Top judge slams 'impenetrable' laws
England's top judge has criticised "impenetrable" criminal justice legislation which is placing a "continuing burden" on the courts.
In a report, Lord Chief Justice Lord Judge wrote that the difficulties of trying to comprehend and apply such legislation is causing cases waiting trial to be delayed.
This is to the "disadvantage of the defendants awaiting trial, the witnesses to the events which bring the defendants to court and the victims of those alleged crimes", he said.
He pointed out that grappling with the legislation is a problem which applies not just to the Court of Appeal but to the workings of every Crown Court and magistrates' court in England and Wales.

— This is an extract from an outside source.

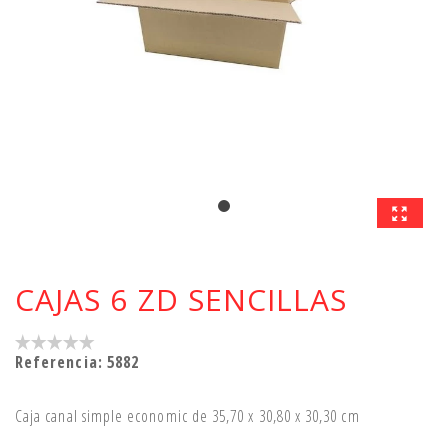
CAJAS 6 ZD SENCILLAS
Referencia:
5882
Caja canal simple economic de 35,70 x 30,80 x 30,30 cm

In his introduction to the second annual review of the work of the criminal division of the Court of Appeal since his appointment as Lord Chief Justice, Lord Judge said: "It has been another year of unremitting commitment to the administration of criminal justice. That is as it should be.
"What remains less tolerable is the continuing burden of comprehending and applying impenetrable legislation, primarily but not exclusively in relation to sentencing."
He added: "The search for the legislative intention in the context of criminal justice legislation makes unreasonable demands on the intellectual efforts of judges and lawyers. It all takes time, very much more time than it took even a decade ago, to grapple with the difficulties."
Lord Judge said: "It would be comforting to believe that the problems have now been solved and that we can look forward to a year of quiet application of well understood and established principles. That will not happen.
"It is, for example, inevitable that some extremely vexing questions will arise as we struggle to follow the legislative intention which removed the former partial defence to murder, provocation, and replaced it with the new concept of loss of control, with its qualifying triggers."
The report, which covers the period from October 2009 to September this year, also shows that the criminal division of the Court of Appeal has faced an increasing number of appeals against both sentence and conviction, as well as more applications for leave to appeal against sentence and conviction.